[Task to complete] Among these records, which lines include "grid"? Copy them out.

[Supplied records]
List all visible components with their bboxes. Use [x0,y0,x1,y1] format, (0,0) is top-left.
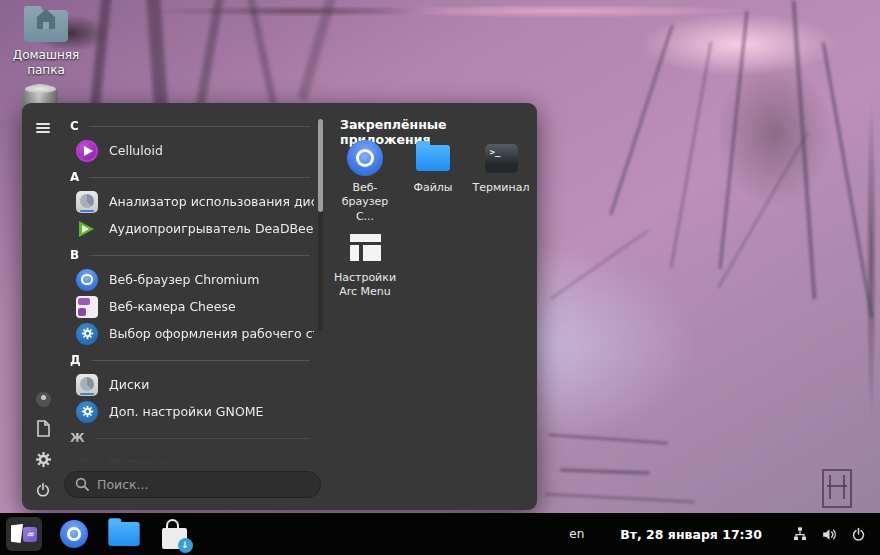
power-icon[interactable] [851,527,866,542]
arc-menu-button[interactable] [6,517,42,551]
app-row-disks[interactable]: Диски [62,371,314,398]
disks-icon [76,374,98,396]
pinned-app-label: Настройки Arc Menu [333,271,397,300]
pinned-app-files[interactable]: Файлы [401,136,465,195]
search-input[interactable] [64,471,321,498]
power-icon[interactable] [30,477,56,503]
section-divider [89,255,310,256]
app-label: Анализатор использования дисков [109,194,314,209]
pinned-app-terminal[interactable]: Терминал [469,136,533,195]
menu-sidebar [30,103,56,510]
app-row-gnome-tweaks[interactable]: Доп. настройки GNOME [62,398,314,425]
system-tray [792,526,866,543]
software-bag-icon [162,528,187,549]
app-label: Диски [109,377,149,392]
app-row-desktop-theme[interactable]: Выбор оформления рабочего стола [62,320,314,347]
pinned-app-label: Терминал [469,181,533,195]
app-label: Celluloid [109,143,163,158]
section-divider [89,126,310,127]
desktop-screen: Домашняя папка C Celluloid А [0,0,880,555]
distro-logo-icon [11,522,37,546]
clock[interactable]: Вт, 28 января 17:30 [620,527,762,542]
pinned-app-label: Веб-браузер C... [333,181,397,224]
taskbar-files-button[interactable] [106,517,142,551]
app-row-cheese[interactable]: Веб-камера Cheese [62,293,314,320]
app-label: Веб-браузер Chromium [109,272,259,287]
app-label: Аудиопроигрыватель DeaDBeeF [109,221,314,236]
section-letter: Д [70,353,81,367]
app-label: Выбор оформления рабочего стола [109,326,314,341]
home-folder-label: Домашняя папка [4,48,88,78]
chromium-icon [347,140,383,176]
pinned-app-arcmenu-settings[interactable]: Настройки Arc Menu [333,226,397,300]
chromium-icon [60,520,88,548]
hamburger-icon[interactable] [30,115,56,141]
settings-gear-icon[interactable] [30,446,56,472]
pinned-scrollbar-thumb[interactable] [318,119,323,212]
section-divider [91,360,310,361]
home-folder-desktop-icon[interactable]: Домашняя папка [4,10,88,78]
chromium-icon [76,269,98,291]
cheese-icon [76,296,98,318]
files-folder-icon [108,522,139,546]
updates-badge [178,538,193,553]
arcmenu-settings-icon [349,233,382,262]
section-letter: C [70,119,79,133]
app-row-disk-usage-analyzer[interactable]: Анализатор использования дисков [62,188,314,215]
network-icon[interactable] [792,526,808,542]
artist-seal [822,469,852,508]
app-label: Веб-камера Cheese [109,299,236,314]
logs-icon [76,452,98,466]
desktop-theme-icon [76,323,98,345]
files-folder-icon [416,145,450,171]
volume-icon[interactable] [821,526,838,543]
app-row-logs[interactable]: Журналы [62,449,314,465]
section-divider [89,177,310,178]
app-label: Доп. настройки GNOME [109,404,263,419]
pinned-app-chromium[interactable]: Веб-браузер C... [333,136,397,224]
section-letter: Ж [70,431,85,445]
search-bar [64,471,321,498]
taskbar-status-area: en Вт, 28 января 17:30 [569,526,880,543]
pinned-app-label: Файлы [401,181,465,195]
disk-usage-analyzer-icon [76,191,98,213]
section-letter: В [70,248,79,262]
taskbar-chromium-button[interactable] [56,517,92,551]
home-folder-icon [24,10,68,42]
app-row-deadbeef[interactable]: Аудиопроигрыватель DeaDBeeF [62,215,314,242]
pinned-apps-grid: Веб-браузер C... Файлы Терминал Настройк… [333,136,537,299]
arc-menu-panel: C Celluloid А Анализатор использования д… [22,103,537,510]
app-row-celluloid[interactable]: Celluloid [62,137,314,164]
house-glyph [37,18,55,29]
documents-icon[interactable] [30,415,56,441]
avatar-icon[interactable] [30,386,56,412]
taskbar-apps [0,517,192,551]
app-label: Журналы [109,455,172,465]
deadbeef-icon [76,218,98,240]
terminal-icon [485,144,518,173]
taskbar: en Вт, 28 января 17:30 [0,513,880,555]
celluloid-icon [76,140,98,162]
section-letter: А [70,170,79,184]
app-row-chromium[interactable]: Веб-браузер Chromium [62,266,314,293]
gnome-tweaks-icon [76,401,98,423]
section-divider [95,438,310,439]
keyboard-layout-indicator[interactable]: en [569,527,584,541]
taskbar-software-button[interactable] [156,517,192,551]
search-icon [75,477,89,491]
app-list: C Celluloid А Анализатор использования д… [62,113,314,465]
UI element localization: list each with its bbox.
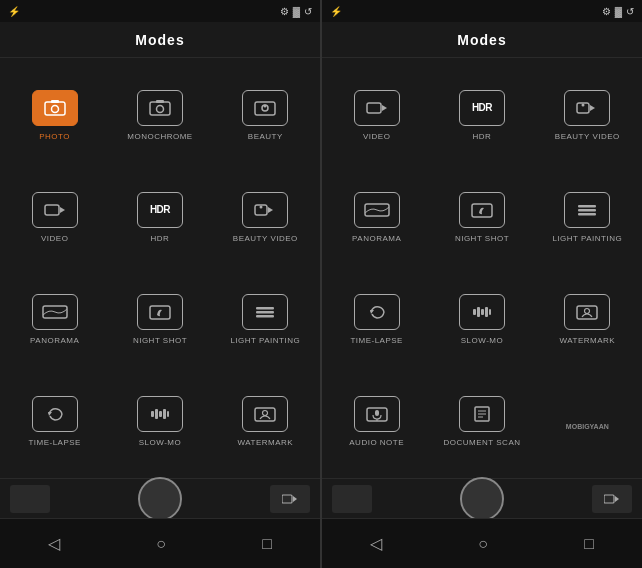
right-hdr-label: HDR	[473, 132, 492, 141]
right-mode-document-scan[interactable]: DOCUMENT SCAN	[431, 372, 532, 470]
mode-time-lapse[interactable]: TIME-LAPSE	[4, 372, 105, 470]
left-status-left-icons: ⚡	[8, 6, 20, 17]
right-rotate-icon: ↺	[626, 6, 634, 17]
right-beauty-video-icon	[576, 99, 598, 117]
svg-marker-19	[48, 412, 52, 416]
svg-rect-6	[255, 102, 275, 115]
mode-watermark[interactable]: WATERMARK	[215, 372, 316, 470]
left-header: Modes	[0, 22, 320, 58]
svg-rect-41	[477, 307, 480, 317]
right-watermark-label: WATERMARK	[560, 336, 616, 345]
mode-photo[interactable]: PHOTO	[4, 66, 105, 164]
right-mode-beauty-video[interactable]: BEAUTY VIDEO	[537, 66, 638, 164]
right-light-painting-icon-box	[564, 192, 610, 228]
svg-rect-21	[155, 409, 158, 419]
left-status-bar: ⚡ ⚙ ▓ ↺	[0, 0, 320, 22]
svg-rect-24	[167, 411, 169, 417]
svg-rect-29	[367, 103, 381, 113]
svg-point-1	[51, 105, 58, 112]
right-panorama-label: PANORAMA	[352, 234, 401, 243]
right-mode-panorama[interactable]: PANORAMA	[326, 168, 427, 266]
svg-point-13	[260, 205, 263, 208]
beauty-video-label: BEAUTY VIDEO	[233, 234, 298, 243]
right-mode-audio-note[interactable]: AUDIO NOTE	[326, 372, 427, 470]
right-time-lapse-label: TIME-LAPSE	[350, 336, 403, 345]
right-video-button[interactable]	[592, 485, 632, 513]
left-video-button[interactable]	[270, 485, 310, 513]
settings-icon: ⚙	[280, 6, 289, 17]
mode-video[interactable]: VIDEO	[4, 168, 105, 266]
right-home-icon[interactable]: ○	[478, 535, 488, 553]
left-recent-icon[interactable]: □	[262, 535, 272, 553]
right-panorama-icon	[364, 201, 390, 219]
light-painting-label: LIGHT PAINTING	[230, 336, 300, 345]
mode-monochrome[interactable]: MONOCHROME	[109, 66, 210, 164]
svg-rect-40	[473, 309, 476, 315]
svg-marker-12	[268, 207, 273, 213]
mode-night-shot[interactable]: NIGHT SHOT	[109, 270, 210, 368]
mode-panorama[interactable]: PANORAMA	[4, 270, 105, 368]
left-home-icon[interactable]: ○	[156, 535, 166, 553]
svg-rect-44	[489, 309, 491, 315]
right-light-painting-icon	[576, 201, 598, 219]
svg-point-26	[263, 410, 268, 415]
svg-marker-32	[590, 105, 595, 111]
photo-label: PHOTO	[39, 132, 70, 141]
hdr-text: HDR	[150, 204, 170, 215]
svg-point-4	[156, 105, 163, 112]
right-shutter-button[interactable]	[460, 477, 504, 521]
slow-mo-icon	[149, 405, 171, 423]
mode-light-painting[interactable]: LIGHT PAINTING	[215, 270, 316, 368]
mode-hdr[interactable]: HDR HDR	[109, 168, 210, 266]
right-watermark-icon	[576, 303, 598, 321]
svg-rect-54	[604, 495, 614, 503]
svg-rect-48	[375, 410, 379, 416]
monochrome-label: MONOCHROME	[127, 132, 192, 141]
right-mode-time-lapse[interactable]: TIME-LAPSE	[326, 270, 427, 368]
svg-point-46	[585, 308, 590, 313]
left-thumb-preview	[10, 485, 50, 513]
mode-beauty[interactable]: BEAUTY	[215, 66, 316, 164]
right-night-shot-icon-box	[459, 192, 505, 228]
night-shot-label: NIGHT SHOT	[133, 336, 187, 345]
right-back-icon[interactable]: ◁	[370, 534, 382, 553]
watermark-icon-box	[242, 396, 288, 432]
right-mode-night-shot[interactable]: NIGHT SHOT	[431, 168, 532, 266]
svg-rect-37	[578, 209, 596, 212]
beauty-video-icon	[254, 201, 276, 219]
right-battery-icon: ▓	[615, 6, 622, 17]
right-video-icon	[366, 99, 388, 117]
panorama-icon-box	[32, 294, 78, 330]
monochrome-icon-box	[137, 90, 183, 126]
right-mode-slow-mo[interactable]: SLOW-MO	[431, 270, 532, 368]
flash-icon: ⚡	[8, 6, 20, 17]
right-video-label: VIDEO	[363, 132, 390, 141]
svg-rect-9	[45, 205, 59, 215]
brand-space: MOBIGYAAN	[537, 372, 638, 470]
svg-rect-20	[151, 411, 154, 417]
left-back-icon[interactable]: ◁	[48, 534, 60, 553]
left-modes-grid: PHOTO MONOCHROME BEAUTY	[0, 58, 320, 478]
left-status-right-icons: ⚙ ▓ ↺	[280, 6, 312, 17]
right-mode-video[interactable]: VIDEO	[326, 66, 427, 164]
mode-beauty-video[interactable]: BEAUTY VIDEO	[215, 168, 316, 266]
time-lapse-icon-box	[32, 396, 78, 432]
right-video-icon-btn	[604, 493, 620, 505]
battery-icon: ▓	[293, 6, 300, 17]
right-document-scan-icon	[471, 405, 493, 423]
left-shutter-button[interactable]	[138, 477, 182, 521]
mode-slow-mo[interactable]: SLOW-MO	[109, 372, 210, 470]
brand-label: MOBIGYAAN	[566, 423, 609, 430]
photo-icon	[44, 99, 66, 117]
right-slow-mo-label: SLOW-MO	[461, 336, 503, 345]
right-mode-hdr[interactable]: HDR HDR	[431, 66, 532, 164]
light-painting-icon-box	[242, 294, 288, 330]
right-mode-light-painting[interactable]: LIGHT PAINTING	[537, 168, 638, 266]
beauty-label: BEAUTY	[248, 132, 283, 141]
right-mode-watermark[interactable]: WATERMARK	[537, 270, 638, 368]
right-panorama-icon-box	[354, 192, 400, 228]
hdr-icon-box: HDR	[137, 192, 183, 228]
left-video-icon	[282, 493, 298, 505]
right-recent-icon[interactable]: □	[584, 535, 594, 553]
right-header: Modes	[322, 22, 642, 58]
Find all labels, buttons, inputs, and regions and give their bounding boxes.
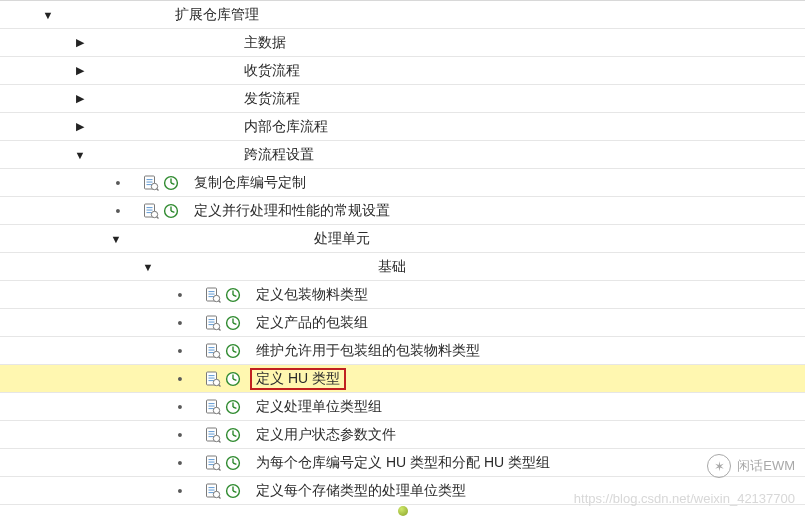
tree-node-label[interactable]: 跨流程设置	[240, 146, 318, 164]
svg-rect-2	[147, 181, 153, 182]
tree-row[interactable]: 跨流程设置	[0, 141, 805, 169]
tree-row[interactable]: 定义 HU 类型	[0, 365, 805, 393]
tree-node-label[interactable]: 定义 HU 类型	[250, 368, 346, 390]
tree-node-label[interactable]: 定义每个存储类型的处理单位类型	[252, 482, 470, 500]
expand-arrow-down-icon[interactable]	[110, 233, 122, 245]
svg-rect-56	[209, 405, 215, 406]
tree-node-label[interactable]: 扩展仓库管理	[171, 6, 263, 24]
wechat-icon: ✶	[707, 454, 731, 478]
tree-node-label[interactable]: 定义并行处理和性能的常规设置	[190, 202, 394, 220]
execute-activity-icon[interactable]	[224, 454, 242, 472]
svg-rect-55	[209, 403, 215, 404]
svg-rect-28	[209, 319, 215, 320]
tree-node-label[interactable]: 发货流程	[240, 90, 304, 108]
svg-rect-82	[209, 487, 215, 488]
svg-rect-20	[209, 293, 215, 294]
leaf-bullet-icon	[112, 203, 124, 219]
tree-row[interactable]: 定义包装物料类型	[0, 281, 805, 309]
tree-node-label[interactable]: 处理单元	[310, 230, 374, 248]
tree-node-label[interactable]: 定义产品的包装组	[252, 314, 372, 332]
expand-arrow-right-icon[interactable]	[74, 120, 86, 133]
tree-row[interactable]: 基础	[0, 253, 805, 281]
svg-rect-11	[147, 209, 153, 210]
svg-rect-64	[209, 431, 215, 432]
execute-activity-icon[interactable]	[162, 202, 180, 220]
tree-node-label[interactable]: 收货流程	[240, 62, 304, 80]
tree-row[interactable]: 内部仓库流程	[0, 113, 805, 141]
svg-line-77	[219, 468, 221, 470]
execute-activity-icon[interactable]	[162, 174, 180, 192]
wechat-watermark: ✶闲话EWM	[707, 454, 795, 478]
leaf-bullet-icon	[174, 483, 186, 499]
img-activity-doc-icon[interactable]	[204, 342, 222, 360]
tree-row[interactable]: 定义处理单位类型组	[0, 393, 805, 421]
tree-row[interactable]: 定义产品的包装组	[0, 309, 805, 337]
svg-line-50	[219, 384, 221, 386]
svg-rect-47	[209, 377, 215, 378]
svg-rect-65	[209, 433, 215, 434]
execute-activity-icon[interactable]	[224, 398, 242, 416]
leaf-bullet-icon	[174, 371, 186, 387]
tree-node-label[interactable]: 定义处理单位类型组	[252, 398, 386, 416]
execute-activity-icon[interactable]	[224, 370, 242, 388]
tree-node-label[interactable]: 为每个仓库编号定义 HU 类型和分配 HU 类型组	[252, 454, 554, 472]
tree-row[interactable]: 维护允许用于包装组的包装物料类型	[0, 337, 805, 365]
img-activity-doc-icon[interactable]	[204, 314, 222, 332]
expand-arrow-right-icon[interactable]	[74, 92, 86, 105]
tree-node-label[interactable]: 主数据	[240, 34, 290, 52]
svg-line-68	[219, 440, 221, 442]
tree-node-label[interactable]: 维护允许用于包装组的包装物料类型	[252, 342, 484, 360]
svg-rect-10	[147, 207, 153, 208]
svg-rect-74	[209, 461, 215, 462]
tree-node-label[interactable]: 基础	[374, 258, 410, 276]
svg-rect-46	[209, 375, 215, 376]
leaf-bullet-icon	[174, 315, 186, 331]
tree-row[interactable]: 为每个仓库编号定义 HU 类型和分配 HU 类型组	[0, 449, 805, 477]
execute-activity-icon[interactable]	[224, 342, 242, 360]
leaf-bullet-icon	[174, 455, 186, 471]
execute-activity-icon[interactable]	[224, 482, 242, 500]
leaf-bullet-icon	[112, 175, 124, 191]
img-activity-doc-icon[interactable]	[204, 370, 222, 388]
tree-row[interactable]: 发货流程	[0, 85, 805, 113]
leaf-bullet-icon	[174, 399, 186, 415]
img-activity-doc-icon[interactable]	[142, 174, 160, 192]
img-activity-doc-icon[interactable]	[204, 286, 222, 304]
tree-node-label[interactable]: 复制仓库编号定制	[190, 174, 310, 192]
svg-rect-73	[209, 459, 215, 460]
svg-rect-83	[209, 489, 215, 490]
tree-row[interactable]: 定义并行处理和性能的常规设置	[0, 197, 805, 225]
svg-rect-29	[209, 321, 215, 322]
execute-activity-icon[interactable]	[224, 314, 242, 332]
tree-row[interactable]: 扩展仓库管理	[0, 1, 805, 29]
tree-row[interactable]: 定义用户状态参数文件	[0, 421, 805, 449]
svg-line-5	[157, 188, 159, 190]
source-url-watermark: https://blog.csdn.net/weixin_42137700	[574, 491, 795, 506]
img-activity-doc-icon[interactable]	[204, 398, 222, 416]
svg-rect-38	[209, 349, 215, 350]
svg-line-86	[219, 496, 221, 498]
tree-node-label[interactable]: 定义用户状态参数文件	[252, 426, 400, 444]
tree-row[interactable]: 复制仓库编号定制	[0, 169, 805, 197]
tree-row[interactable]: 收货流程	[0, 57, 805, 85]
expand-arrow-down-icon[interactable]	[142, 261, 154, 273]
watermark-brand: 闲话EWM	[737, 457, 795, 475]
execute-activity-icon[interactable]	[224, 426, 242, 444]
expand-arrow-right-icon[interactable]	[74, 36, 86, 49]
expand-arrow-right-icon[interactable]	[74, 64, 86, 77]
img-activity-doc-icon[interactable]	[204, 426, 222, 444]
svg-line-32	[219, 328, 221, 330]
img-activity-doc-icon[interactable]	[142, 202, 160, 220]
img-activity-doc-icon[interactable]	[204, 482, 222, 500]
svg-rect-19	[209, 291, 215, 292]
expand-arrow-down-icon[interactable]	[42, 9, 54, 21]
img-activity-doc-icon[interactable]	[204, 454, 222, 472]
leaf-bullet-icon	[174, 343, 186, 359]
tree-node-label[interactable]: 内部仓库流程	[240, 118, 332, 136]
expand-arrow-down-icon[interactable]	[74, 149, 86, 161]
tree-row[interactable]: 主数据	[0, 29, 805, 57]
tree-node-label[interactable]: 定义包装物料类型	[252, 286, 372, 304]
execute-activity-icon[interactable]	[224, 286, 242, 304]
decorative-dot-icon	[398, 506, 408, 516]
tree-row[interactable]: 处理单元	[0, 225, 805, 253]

[Task output]
pinned-apps-grid: Веб-браузер C... Файлы Терминал Настройк… [333,136,537,299]
left-modes-grid: PHOTO MONOCHROME BEAUTY	[0, 58, 320, 478]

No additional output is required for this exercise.